Her future is unlimited.
We have seen changes in him that we were told were not possible.
We are so grateful for Dr. Masguotva and her Method of NeuroReflex Integration.
Dr. Svetlana Masgutova has transformed the life of our family.
These are just some of the testimonies and words that our families have used to describe the changes seen in our loved ones impacted by neurodevelopmental challenges, stress and/or trauma after work with Dr. Masgutova’s Method of NeuroReflex Integration.
These results are attributed to the evidence-based and research-driven set of NeuroReflex Integration programs and techniques. Dr. Svetlana Masgutova has been impacting the lives of neurodiverse children and adults since 1989 in 40-plus countries all over the world. The life-changing results seen in the children and adults who have experienced NeuroReflex Integration reverberate hope, joy, and resilience throughout our families, our communities, and our world.

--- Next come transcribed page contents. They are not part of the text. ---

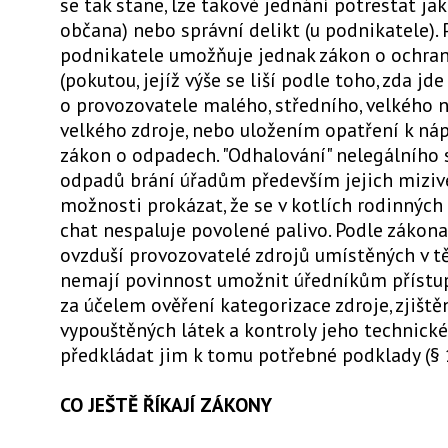
se tak stane, lze takové jednání potrestat ja
občana) nebo správní delikt (u podnikatele). 
podnikatele umožňuje jednak zákon o ochran
(pokutou, jejíž výše se liší podle toho, zda jde
o provozovatele malého, středního, velkého n
velkého zdroje, nebo uložením opatření k náp
zákon o odpadech. "Odhalování" nelegálního 
odpadů brání úřadům především jejich miziv
možnosti prokázat, že se v kotlích rodinnýc
chat nespaluje povolené palivo. Podle zákon
ovzduší provozovatelé zdrojů umístěných v t
nemají povinnost umožnit úředníkům přístup
za účelem ověření kategorizace zdroje, zjišt
vypouštěných látek a kontroly jeho technické
předkládat jim k tomu potřebné podklady (§ 1
CO JEŠTĚ ŘÍKAJÍ ZÁKONY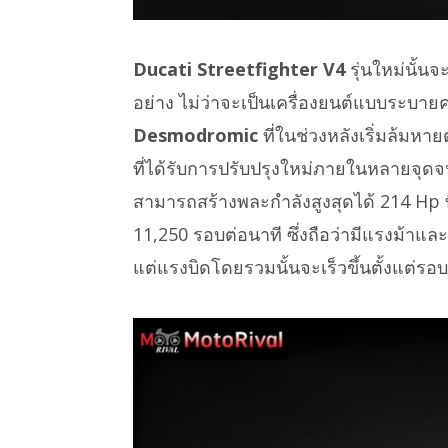
Ducati Streetfighter V4
รุ่นใหม่นั้น
อย่าง ไม่ว่าจะเป็นเครื่องยนต์แบบระบา
Desmodromic
ที่ในช่วงหลังเริ่มล้มห
ที่ได้รับการปรับปรุงใหม่ภายในหลายจุดจ
สามารถสร้างพละกำลังสูงสุดได้ 214 Hp ท
11,250 รอบต่อนาที ซึ่งถือว่ามีแรงม้าแล
แต่แรงบิดโดยรวมนั้นจะเร็วขึ้นตั้งแต่รอบ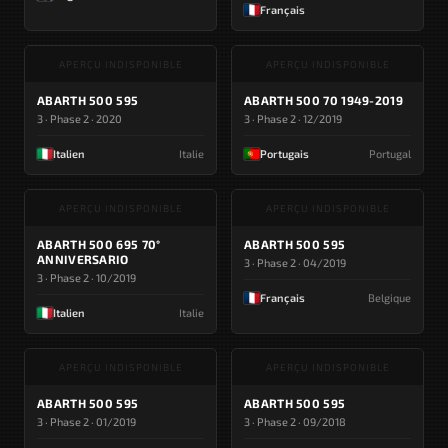
Français
APERÇU INDISPONIBLE
APERÇU INDISPONIBLE
ABARTH 500 595
ABARTH 500 70 1949-2019
3 · Phase 2 · 2020
3 · Phase 2 · 12/2019
Italien
Italie
Portugais
Portugal
APERÇU INDISPONIBLE
APERÇU INDISPONIBLE
ABARTH 500 695 70°
ABARTH 500 595
ANNIVERSARIO
3 · Phase 2 · 04/2019
3 · Phase 2 · 10/2019
Français
Belgique
Italien
Italie
APERÇU INDISPONIBLE
APERÇU INDISPONIBLE
ABARTH 500 595
ABARTH 500 595
3 · Phase 2 · 01/2019
3 · Phase 2 · 09/2018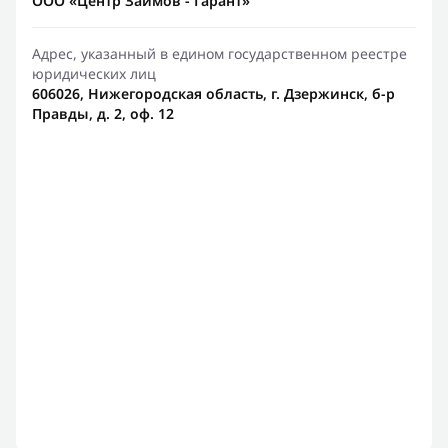
ООО «Центр Займов - Гарант»
Адрес, указанный в едином государственном реестре
юридических лиц
606026, Нижегородская область, г. Дзержинск, б-р
Правды, д. 2, оф. 12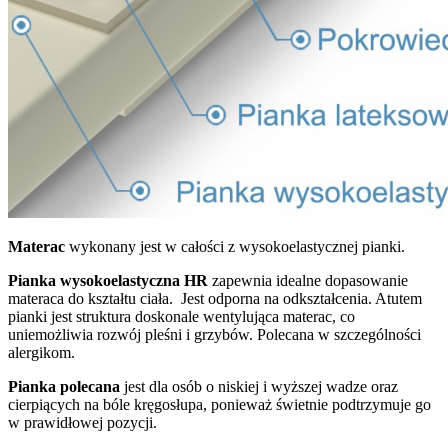
Materac
wykonany jest w całości z wysokoelastycznej pianki.
Pianka wysokoelastyczna HR
zapewnia idealne dopasowanie
materaca do kształtu ciała. Jest odporna na odkształcenia. Atutem
pianki jest struktura doskonale wentylująca materac, co
uniemożliwia rozwój pleśni i grzybów. Polecana w szczególności
alergikom.
Pianka polecana
jest dla osób o niskiej i wyższej wadze oraz
cierpiących na bóle kręgosłupa, ponieważ świetnie podtrzymuje go
w prawidłowej pozycji.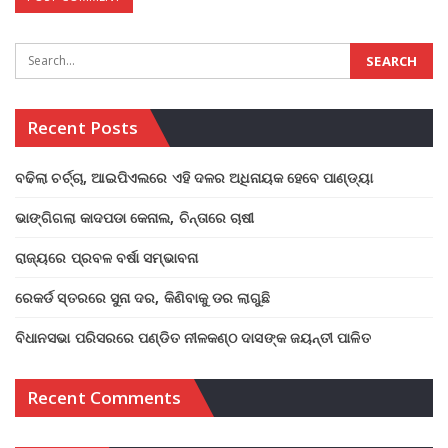
Recent Posts
ବଢିଲା ଚର୍ଚ୍ଚା, ଆଇପିଏଲରେ ଏହି ଦଳର ଅଧିନାୟକ ହେବେ ପାଣ୍ଡ୍ୟା
ଭାଙ୍ଗିଗଲା କାଦପଡା କେନାଲ, ଚିନ୍ତାରେ ଚାଷୀ
ରାଜ୍ୟରେ ପ୍ରବଳ ବର୍ଷା ସମ୍ଭାବନା
ରେକର୍ଡ ସ୍ତରରେ ସୁନା ଦର, କିଣିବାକୁ ଡର ଲାଗୁଛି
ବିଧାନସଭା ପରିସରରେ ପଣ୍ଡିତ ନୀଳକଣ୍ଠ ଦାସଙ୍କ ଜୟନ୍ତୀ ପାଳିତ
Recent Comments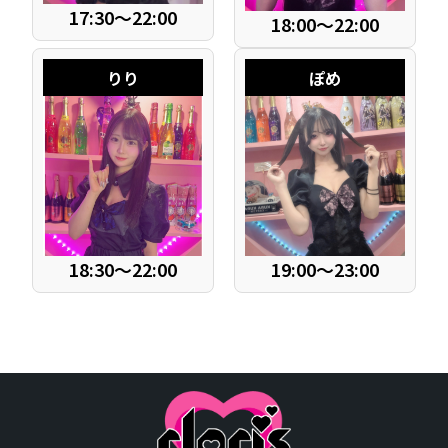
17:30～22:00
18:00～22:00
りり
ぽめ
18:30～22:00
19:00～23:00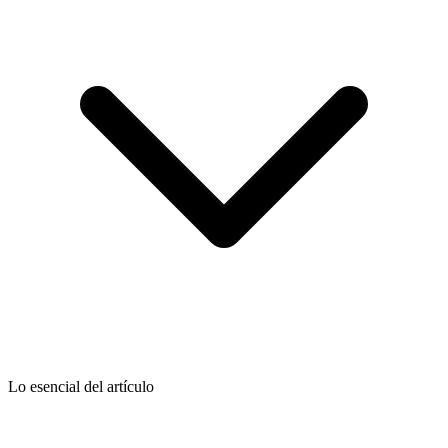
Lo esencial del artículo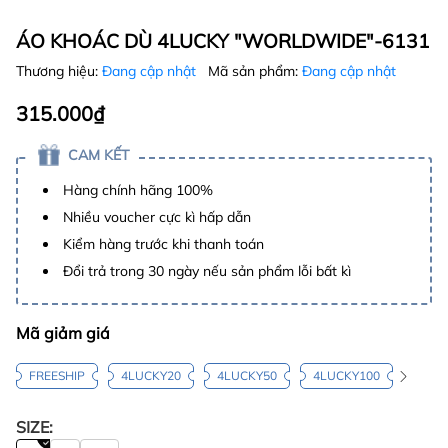
ÁO KHOÁC DÙ 4LUCKY "WORLDWIDE"-6131
Thương hiệu:
Đang cập nhật
Mã sản phẩm:
Đang cập nhật
315.000₫
CAM KẾT
Hàng chính hãng 100%
Nhiều voucher cực kì hấp dẫn
Kiểm hàng trước khi thanh toán
Đổi trả trong 30 ngày nếu sản phẩm lỗi bất kì
Mã giảm giá
FREESHIP
4LUCKY20
4LUCKY50
4LUCKY100
SIZE: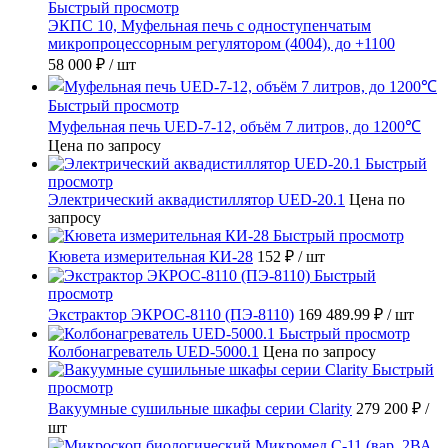
Быстрый просмотр
ЭКПС 10, Муфельная печь с одноступенчатым
микропроцессорным регулятором (4004), до +1100
58 000 ₽
/ шт
Быстрый просмотр
Муфельная печь UED-7-12, объём 7 литров, до 1200℃
Цена по запросу
Быстрый
просмотр
Электрический аквадистиллятор UED-20.1
Цена по
запросу
Быстрый просмотр
Кювета измерительная КИ-28
152 ₽
/ шт
Быстрый
просмотр
Экстрактор ЭКРОС-8110 (ПЭ-8110)
169 489.99 ₽
/ шт
Быстрый просмотр
Колбонагреватель UED-5000.1
Цена по запросу
Быстрый
просмотр
Вакуумные сушильные шкафы серии Clarity
279 200 ₽
/
шт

The application of NeuroReflex Integration has touched individuals with many different circumstances, including individuals who are:
Neurologically and neurodevelopmentally challenged
Afflicted with physical and neurological trauma and traumatic stress
Impaired by genetic disorders
Neurotypical seeking optimal development and success
Gifted and talented
Trade workers, business professionals of all disciplines, executive leaders
What is NeuroReflex Integration, and what makes it so effective at helping children and adults experience positive results in neurodevelopment and neuromodulation?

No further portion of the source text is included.